O “Big Brother Brasil 7” está longe do fim, mas o vilão do “reality show” pode ter o final - nada feliz - antecipado. Alberto pode até não saber que está sem crédito com o público fora da casa, mas tem visto o poder de influência que mantinha sobre os outros jogadores do “reality show” desaparecer.

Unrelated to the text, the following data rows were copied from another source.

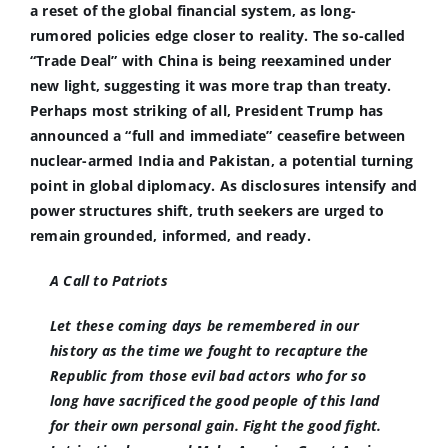
a reset of the global financial system, as long-
rumored policies edge closer to reality. The so-called
“Trade Deal” with China is being reexamined under
new light, suggesting it was more trap than treaty.
Perhaps most striking of all, President Trump has
announced a “full and immediate” ceasefire between
nuclear-armed India and Pakistan, a potential turning
point in global diplomacy. As disclosures intensify and
power structures shift, truth seekers are urged to
remain grounded, informed, and ready.
A Call to Patriots
Let these coming days be remembered in our
history as the time we fought to recapture the
Republic from those evil bad actors who for so
long have sacrificed the good people of this land
for their own personal gain. Fight the good fight.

Antes da separação do triângulo amoroso formado por Diego, Fani e Íris, no paredão da terça-feira passada, Caubói “mandava e desmandava” no voto alheio. Agora, a situação é bem diferente. No domingo, o mineiro só se safou do paredão porque a namorada, Bruna, com quem ficou estremecido durante a semana, decidiu votar em Flávia para deixar que os colegas de confinamento mandassem Alemão pela terceira vez para a berlinda.
Sem o favoritismo do começo do jogo como aliado, Alberto sabe que será a primeira opção dos antigos colegas quando sobrar só um do grupo oponente - ainda falta excluir Fani e o emparedado que sobrevivesse ao paredão de ontem.
“O Alberto está sem saída. Quando os outros perceberam que ele é malvisto aqui fora, eles decidiram se distanciar. Ele perdeu a liderança que exercia sobre o grupo”, fala Susan, autora do blog especializado www.decarapralua.zip.net.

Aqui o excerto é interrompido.